- Los Angeles City Council voted on Wednesday to require proof of a COVID-19 vaccination to eat indoors or enter shopping malls, coffee shops, gyms, spas, movie theaters and other indoor venues. According to the Los Angeles Times, the requirement will go into effect on Nov. 4 and will expire when the city lifts its emergency declaration for the pandemic.
- In a statement, Los Angeles Mayor Eric Garcetti said, "These new rules will encourage more people to get the shot, and make businesses safer for workers and customers — so that we can save more lives, better protect the vulnerable and make our communities even safer as we fight this pandemic."
- With this measure, Los Angeles joins San Francisco, New York City, New Orleans and King County, Washington, in implementing similar COVID-19-related requirements for indoor dining.
The Los Angeles statute does not apply to outdoor dining, and allows unvaccinated customers to submit proof of a negative COVID-19 test if no outdoor dining space is available.
Los Angeles' measure, like San Francisco's, requires full COVID-19 vaccination to dine indoors. In New Orleans, customers must provide proof of at least one vaccine dose or a negative coronavirus test. The ordinances in all three cities apply to a variety of indoor venues, as well.
Despite the public health emergency, these mandates have faced a number of legal challenges. In August, several restaurant operators sued New York City over its vaccine requirement, arguing the mandate was unconstitutional. The restaurant operators also claimed the mandate was unfair because it did not apply to other businesses, like grocery stores. A Staten Island judge dismissed the suit on September 10.
Concerns about enforcement of the vaccine mandate led Los Angeles Councilman John Buscaino to propose amendments to the rule, including one that would have made it a crime to interfere with employees enforcing the rule. Those amendments failed.
Employees enforcing indoor dining vaccine mandates have faced harassment.

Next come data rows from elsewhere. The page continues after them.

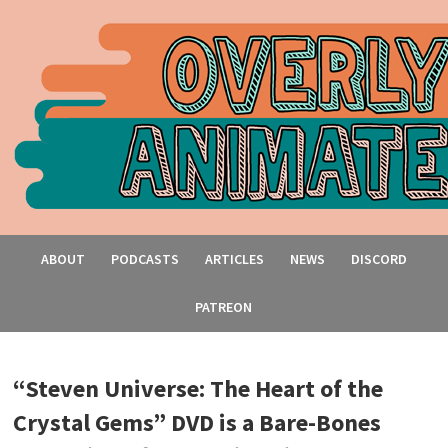
ABOUT
PODCASTS
ARTICLES
NEWS
DISCORD
PATREON
“Steven Universe: The Heart of the
Crystal Gems” DVD is a Bare-Bones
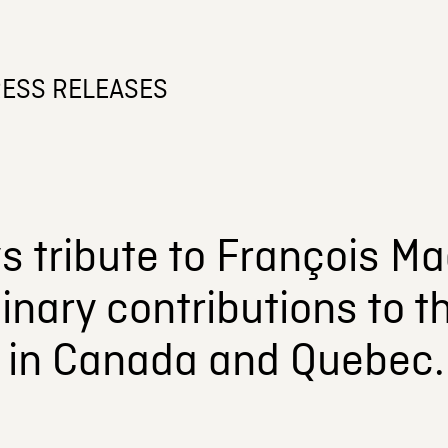
ESS RELEASES
 tribute to François Mac
inary contributions to t
y in Canada and Quebec.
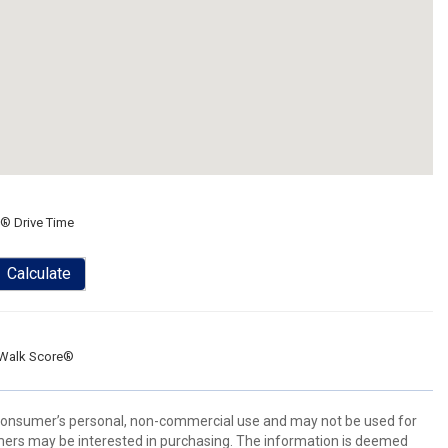
® Drive Time
Calculate
Walk Score®
 consumer’s personal, non-commercial use and may not be used for
mers may be interested in purchasing. The information is deemed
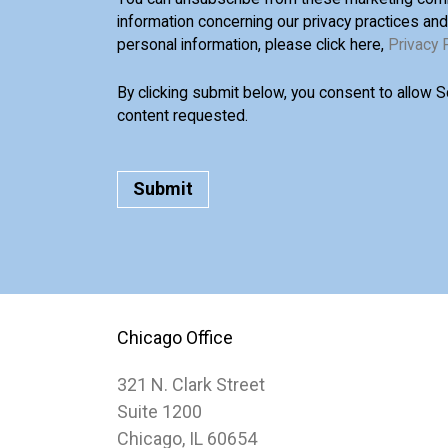
information concerning our privacy practices an
personal information, please click here,
Privacy 
By clicking submit below, you consent to allow 
content requested.
Chicago Office
321 N. Clark Street
Suite 1200
Chicago, IL 60654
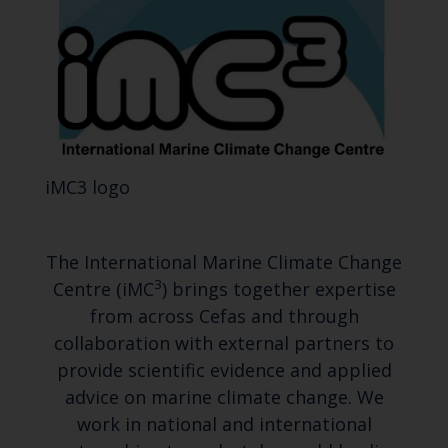
iMC3 logo
The International Marine Climate Change
3
Centre (iMC
) brings together expertise
from across Cefas and through
collaboration with external partners to
provide scientific evidence and applied
advice on marine climate change. We
work in national and international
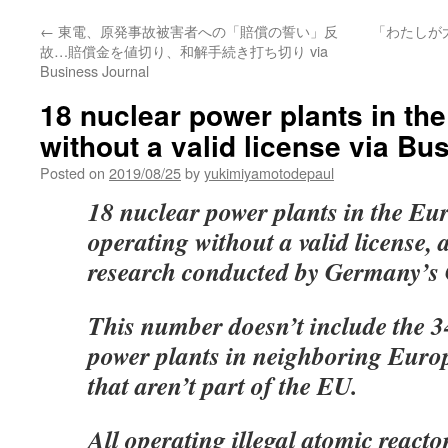
←
東電、原発事故被害者への「賠償の誓い」反
「わたしが
故…賠償金を値切り、和解手続き打ち切り via
Business Journal
18 nuclear power plants in th
without a valid license via Bu
Posted on
2019/08/25
by
yukimiyamotodepaul
18 nuclear power plants in the E
operating without a valid license, 
research conducted by Germany’s
This number doesn’t include the 34
power plants in neighboring Euro
that aren’t part of the EU.
All operating illegal atomic reacto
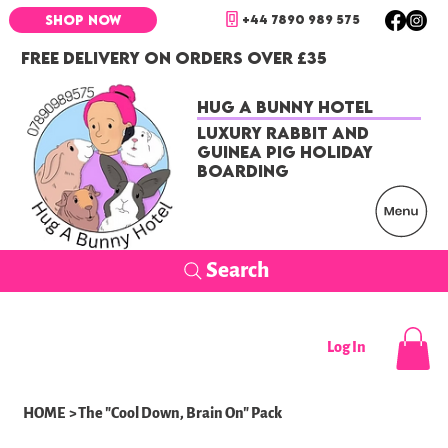
+44 7890 989 575
SHOP NOW
FREE DELIVERY ON ORDERS OVER £35
Hug a Bunny Hotel
Luxury Rabbit and
Guinea Pig Holiday
Boarding
Search
Log In
HOME
>
The "Cool Down, Brain On" Pack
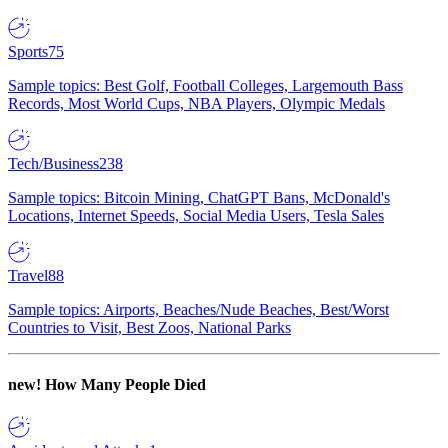
Sports
75
Sample topics: Best Golf, Football Colleges, Largemouth Bass
Records, Most World Cups, NBA Players, Olympic Medals
Tech/Business
238
Sample topics: Bitcoin Mining, ChatGPT Bans, McDonald's
Locations, Internet Speeds, Social Media Users, Tesla Sales
Travel
88
Sample topics: Airports, Beaches/Nude Beaches, Best/Worst
Countries to Visit, Best Zoos, National Parks
new!
How Many People Died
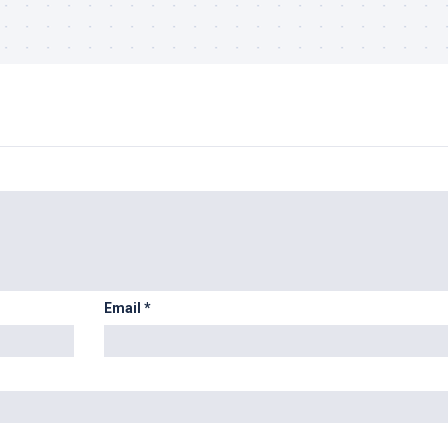
Email
*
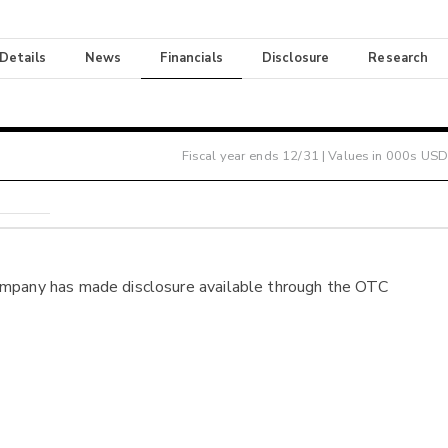
 Details
News
Financials
Disclosure
Research
Fiscal year ends
12/31
| Values in 000s USD
ompany has made disclosure available through the OTC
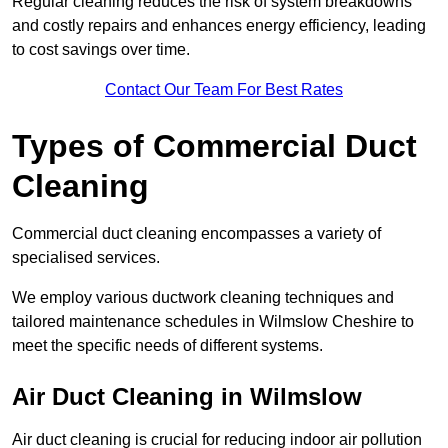
Regular cleaning reduces the risk of system breakdowns
and costly repairs and enhances energy efficiency, leading
to cost savings over time.
Contact Our Team For Best Rates
Types of Commercial Duct
Cleaning
Commercial duct cleaning encompasses a variety of
specialised services.
We employ various ductwork cleaning techniques and
tailored maintenance schedules in Wilmslow Cheshire to
meet the specific needs of different systems.
Air Duct Cleaning in Wilmslow
Air duct cleaning is crucial for reducing indoor air pollution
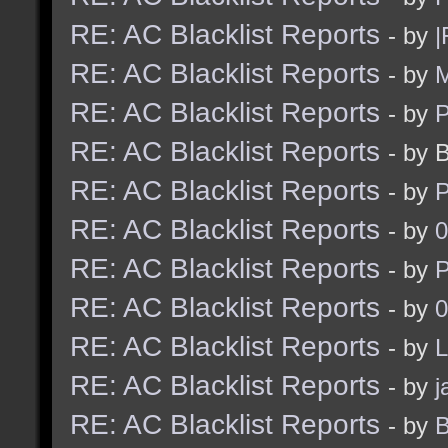
RE: AC Blacklist Reports
- by
|
RE: AC Blacklist Reports
- by
M
RE: AC Blacklist Reports
- by
RE: AC Blacklist Reports
- by 
RE: AC Blacklist Reports
- by
RE: AC Blacklist Reports
- by
0
RE: AC Blacklist Reports
- by
RE: AC Blacklist Reports
- by
0
RE: AC Blacklist Reports
- by
L
RE: AC Blacklist Reports
- by
j
RE: AC Blacklist Reports
- by
B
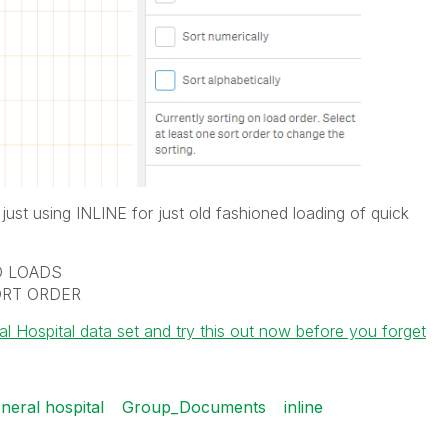
ust using INLINE for just old fashioned loading of quick
ED LOADS
SORT ORDER
Hospital data set and try this out now before you forget
neral hospital
Group_Documents
inline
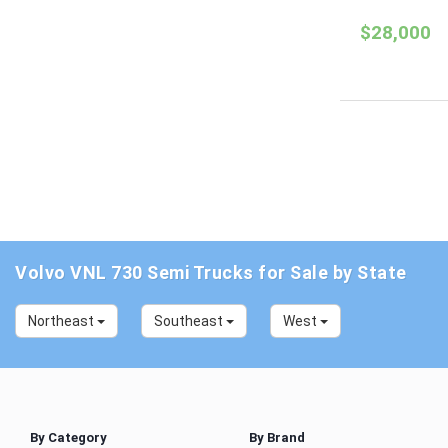
$28,000
Volvo VNL 730 Semi Trucks for Sale by State
Northeast
Southeast
West
By Category
By Brand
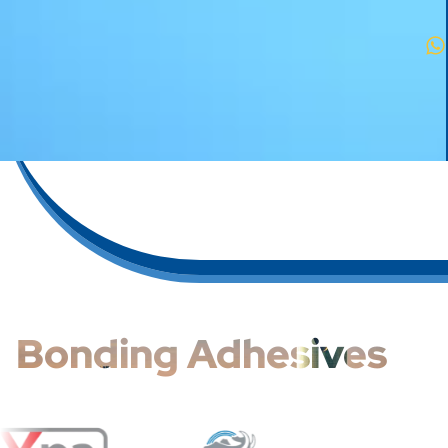
Bonding Adhesives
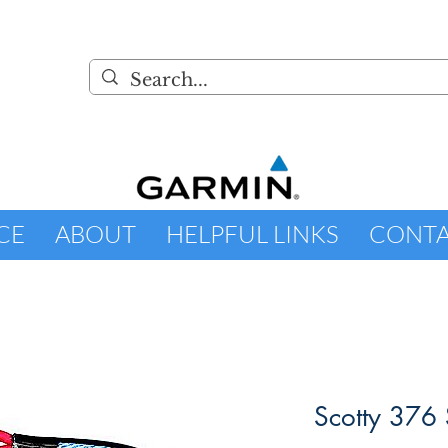
CE
ABOUT
HELPFUL LINKS
CONT
Scotty 376 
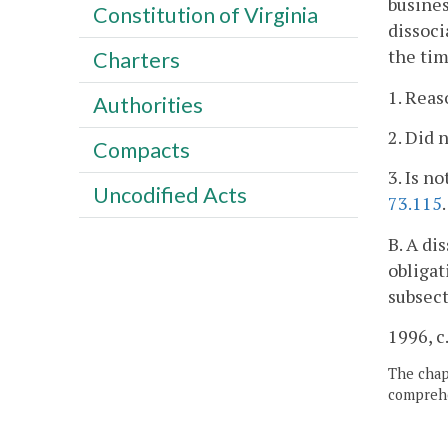
busines
Constitution of Virginia
dissoci
the tim
Charters
1. Reas
Authorities
2. Did 
Compacts
3. Is n
Uncodified Acts
73.115
.
B. A di
obligat
subsect
1996, c
The chapt
comprehe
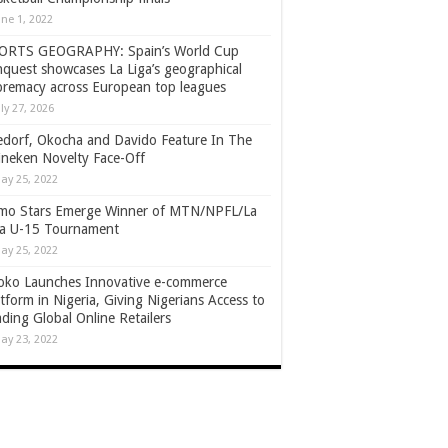
une 1, 2022
ORTS GEOGRAPHY: Spain’s World Cup
nquest showcases La Liga’s geographical
premacy across European top leagues
uly 27, 2026
edorf, Okocha and Davido Feature In The
ineken Novelty Face-Off
ay 25, 2022
mo Stars Emerge Winner of MTN/NPFL/La
ga U-15 Tournament
ay 25, 2022
oko Launches Innovative e-commerce
tform in Nigeria, Giving Nigerians Access to
ding Global Online Retailers
ay 23, 2022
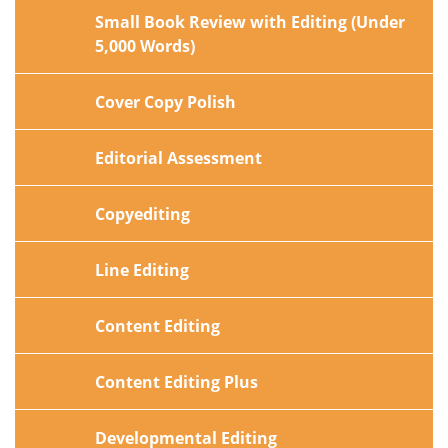
Small Book Review with Editing (Under
5,000 Words)
Cover Copy Polish
Editorial Assessment
Copyediting
Line Editing
Content Editing
Content Editing Plus
Developmental Editing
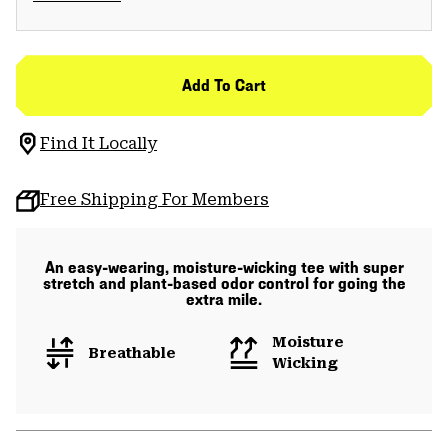
Add To Cart
Find It Locally
Free Shipping For Members
An easy-wearing, moisture-wicking tee with super
stretch and plant-based odor control for going the
extra mile.
Moisture
Breathable
Wicking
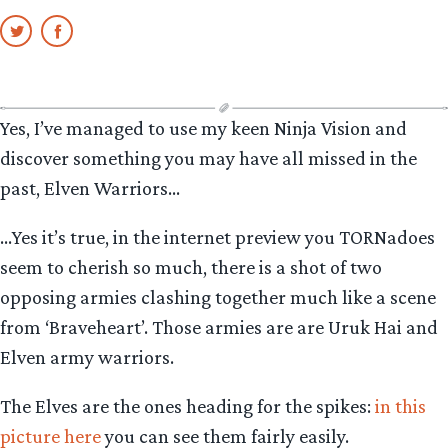
Yes, I’ve managed to use my keen Ninja Vision and
discover something you may have all missed in the
past, Elven Warriors…
…Yes it’s true, in the internet preview you TORNadoes
seem to cherish so much, there is a shot of two
opposing armies clashing together much like a scene
from ‘Braveheart’. Those armies are are Uruk Hai and
Elven army warriors.
The Elves are the ones heading for the spikes:
in this
picture here
you can see them fairly easily.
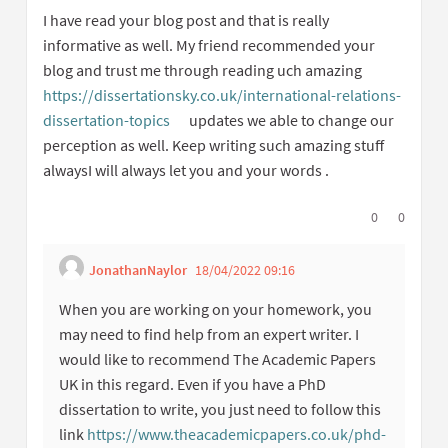
I have read your blog post and that is really
informative as well. My friend recommended your
blog and trust me through reading uch amazing
https://dissertationsky.co.uk/international-relations-
dissertation-topics
updates we able to change our
(External link)
perception as well. Keep writing such amazing stuff
alwaysI will always let you and your words .
I agree with t
0
I disagree
0
JonathanNaylor
18/04/2022 09:16
Get link to single
Report inappropriate 
When you are working on your homework, you
may need to find help from an expert writer. I
would like to recommend The Academic Papers
UK in this regard. Even if you have a PhD
dissertation to write, you just need to follow this
link
https://www.theacademicpapers.co.uk/phd-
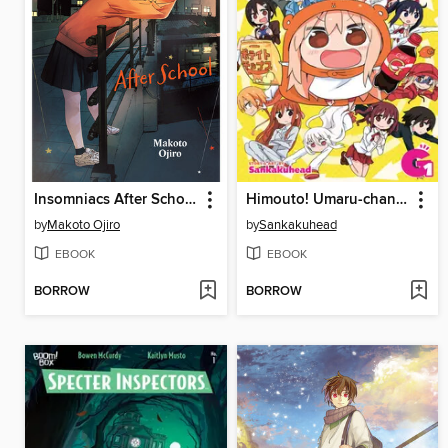
Insomniacs After School, Volume 10
Himouto! Umaru-chan, Volume G1 (Vol. 13)
by
Makoto Ojiro
by
Sankakuhead
EBOOK
EBOOK
BORROW
BORROW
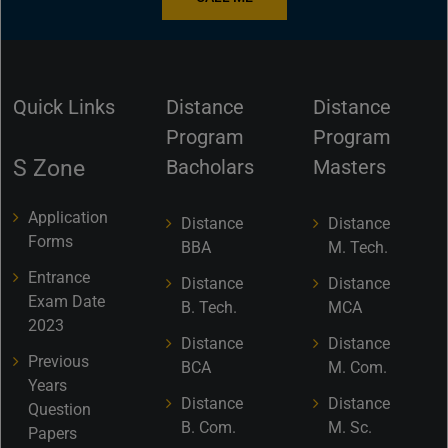
Quick Links
Distance
Distance
Program
Program
S Zone
Bacholars
Masters
Application
Distance
Distance
Forms
BBA
M. Tech.
Entrance
Distance
Distance
Exam Date
B. Tech.
MCA
2023
Distance
Distance
Previous
BCA
M. Com.
Years
Distance
Distance
Question
B. Com.
M. Sc.
Papers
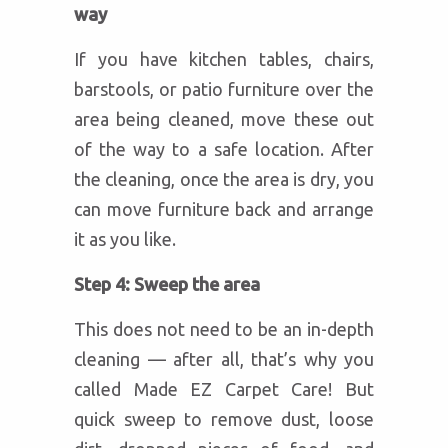
way
If you have kitchen tables, chairs,
barstools, or patio furniture over the
area being cleaned, move these out
of the way to a safe location. After
the cleaning, once the area is dry, you
can move furniture back and arrange
it as you like.
Step 4: Sweep the area
This does not need to be an in-depth
cleaning — after all, that’s why you
called Made EZ Carpet Care! But
quick sweep to remove dust, loose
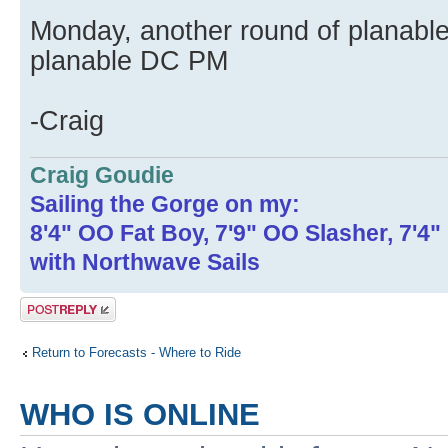
Monday, another round of planable
planable DC PM
-Craig
Craig Goudie
Sailing the Gorge on my:
8'4" OO Fat Boy, 7'9" OO Slasher, 7'4
with Northwave Sails
Post a reply
Return to Forecasts - Where to Ride
WHO IS ONLINE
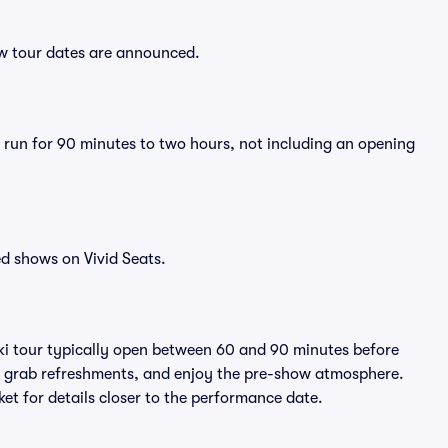
new tour dates are announced.
y run for 90 minutes to two hours, not including an opening
d shows on Vivid Seats.
iki tour typically open between 60 and 90 minutes before
ts, grab refreshments, and enjoy the pre-show atmosphere.
et for details closer to the performance date.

In New York City, for example, a hostess was attacked for asking a customer for proof of vaccination. More than half of San Francisco's restaurants have experienced run-ins with customers over its mandate, according to the Golden Gate Restaurant Association and reported by Restaurant Business.
Restaurants also risk losing customers over the mandates. A recent report from Gartner found that just 24% of U.S. consumers support vaccine requirements to dine indoors. Fifty-nine percent of restaurant operators also expect employees to quit rather than comply with President Joe Biden's mandate that employers with 100 or more employees require workers to be vaccinated, according to a recent study from Black Box Intelligence.